Report, from the records below, every line where the word "melaksanakan" appears.

[Stored data entries]
☆ ☆ ☆

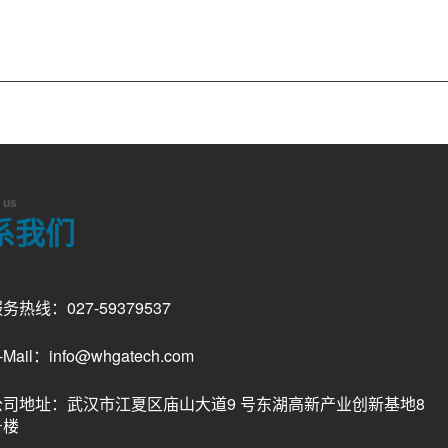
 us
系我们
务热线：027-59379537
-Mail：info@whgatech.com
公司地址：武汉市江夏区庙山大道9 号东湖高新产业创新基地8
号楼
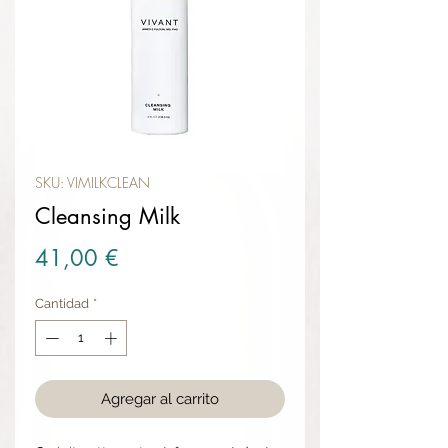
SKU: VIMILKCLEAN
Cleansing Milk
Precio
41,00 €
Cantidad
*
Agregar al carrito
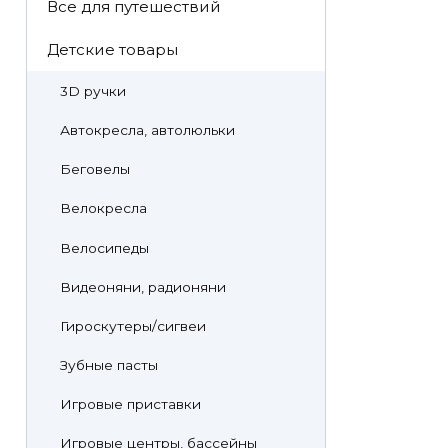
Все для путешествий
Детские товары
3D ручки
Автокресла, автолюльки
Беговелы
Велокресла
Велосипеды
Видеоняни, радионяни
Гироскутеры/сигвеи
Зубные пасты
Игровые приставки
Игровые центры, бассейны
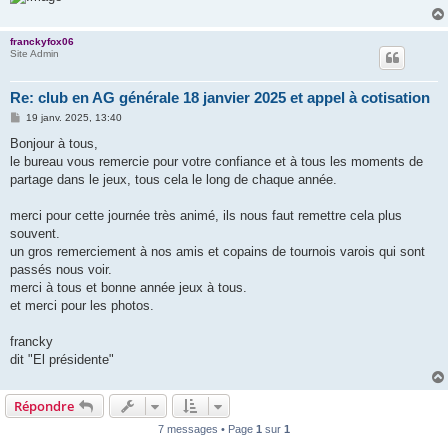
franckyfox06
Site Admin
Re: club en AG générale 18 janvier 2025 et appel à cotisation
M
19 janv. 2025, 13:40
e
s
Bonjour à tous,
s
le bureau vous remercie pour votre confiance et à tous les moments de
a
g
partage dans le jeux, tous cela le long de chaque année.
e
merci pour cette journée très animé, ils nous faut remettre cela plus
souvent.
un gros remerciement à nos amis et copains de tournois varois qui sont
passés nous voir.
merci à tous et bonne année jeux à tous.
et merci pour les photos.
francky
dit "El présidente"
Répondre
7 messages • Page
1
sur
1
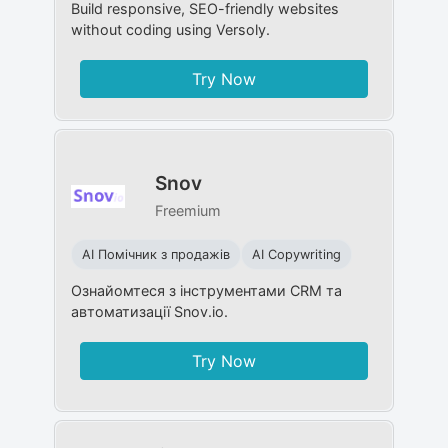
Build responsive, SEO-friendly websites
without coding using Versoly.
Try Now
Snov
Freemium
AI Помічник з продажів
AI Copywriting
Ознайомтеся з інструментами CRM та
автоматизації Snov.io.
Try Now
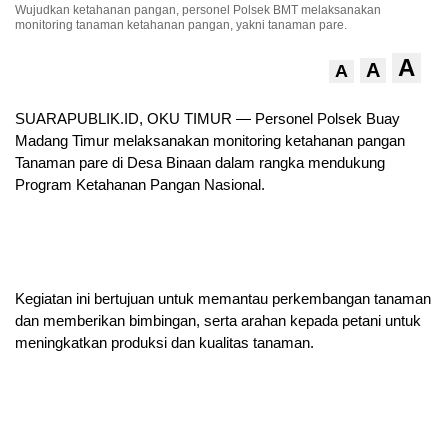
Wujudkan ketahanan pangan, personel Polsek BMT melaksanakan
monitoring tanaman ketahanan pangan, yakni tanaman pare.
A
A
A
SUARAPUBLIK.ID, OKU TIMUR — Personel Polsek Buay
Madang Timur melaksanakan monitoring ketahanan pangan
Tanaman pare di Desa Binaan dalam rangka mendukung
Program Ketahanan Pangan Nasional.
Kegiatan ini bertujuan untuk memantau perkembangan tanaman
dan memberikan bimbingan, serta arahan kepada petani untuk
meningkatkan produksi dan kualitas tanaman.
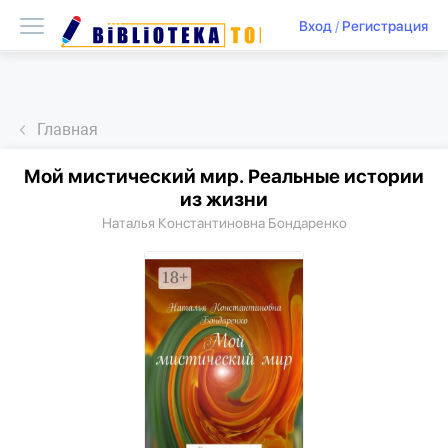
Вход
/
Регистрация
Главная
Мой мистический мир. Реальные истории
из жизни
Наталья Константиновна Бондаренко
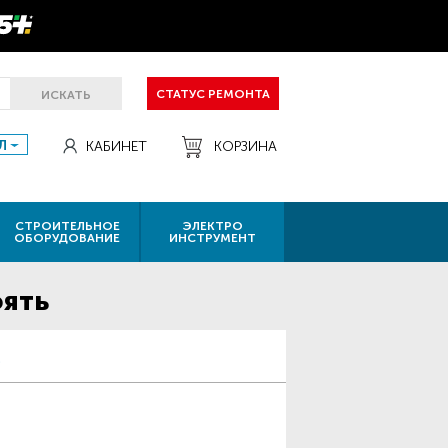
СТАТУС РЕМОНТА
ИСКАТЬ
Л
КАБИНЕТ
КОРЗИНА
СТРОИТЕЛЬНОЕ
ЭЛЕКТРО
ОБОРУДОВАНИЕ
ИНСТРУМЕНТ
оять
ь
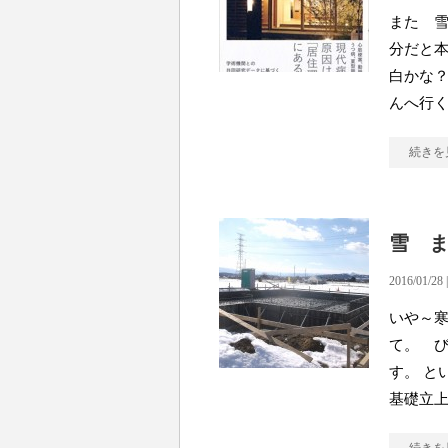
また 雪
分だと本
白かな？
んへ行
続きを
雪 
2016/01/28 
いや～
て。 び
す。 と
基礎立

☆ ☆ ☆

◆ Result ◆
Wujudkan ketahanan pangan, personel Polsek BMT melaksanakan
Madang Timur melaksanakan monitoring ketahanan pangan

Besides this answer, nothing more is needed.